ASCII.jp / 2024年9月9日 12時0分

 今年も8月25日からHot Chips 2024が開催された。プログラムの内容は公式サイトで確認できる。この中で言えば、インテルのLunar LakeとAMDのInstinct MI300X/Versal AI Edge Gen2、それとZen 5コアの話は残念ながらあまり新しい情報はなかった。

 Xeon 6 SoCに関しては前回の最後で説明しているので割愛するが、それ以外にPCなどとは直接関係ないが、いろいろおもしろいプロセッサーの説明があったので、今回からしばらくこれらを紹介していく。

Nuviaを買収して入手した QualcommのPC向けCPU「Oryon」

 最初はQualcommのOryon(オライオン)である。言うまでもなくチップセットのSnapdragon X Eliteに搭載されているCPUだ。このOryon、もともとの開発は米Nuviaであるが、同社は2021年1月にQualcommに買収された。

 そもそもなぜQualcommはNuviaを買収してOryonを手に入れたかったのか? という話をすると長いのだが、簡単にまとめるとQualcommはArmのIPライセンスを受けてこれを自社の製品に利用するとともに、ハイエンド向けに関してはアーキテクチャーライセンスを受けて自社で製品開発をしていた。

 2008年のScorpio、2012年のKrait(クライト)、2015年のKryo(クライオ)がその主要なコアである。最初のScorpio(スコーピオ)は2007年のFall Processor Forumで内部構造が紹介された。

2007年というのはArmがCortex-A9を発表した年である。Cortex-A9は8段のパイプラインで2.5 DMIPS/MHz/Coreになっていたが、消費電力は(プロセス依存ではあるのだが)Scorpionよりは大きかったと記憶しており、そのあたりがQualcomm的にはお気に召さなかったのかもしれない

 ただ2015年のKryoが最後の独自アーキテクチャーであり、その後QualcommはKrait/Kryoの名前を使いながら再びArmのCPU IPを利用したラインナップに戻っている。製品構成を見ると以下のようになる。

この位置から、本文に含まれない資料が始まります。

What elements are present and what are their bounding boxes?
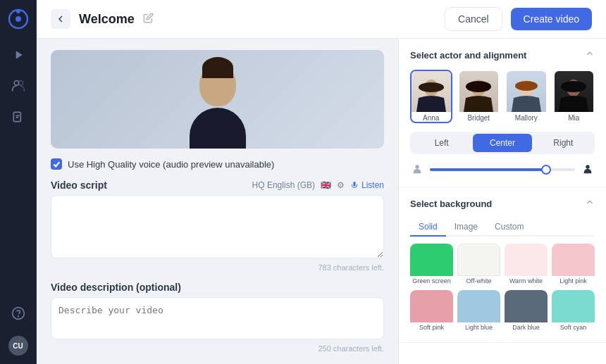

 複数あるのは時期が異なるためで、例えば2021年にリリースされたSnapdragon 8 Gen 1は、Kryo Prime(Cortex-X2)×1+Kryo Gold(Cortex-A710)×3+Kryo Silver(Cortex-A510)×4の構成だが、2023年のSnapdragon 8 Gen2ではこれがKryo Prime(Cortex-X3)×1+Kryo Gold(Cortex-A715)×2+Kryo Gold(Cortex-A710)×2+Kryo Silver(Cortex-A510)×3になっている。要するにKryoはQualcommのCPUブランドであり、特定のアーキテクチャーを指したものではない。

 そんなQualcommであるが、独自路線を止めてArmのCPU IPを利用したものの、トップエンド製品に関してAppleのコアに性能で敵わなかったのがかなり不満だったらしい。だからといって、新規にCPUのアーキテクチャーを開発するには圧倒的に時間が足りない。一般論としてCPUアーキテクチャーをスクラッチから開発すると5~6年を要する。それを待てないからこそ、QualcommはNuviaを買収したわけだ。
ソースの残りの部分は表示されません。